• [INSTRUCTIONS TO FOLLOW]: Please transcribe the data below in full, word for word, without the images.

• [GIVEN DATA]:
■ ■ ■ ■ ■ ■ ■
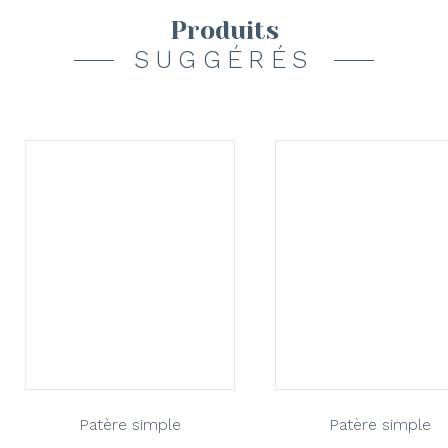
Produits
SUGGÉRÉS
Patère simple
Patère simple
■ ■ ■ ■ ■ ■ ■
• [ANSWER SECTION]:
Produits
SUGGÉRÉS
Patère simple
Patère simple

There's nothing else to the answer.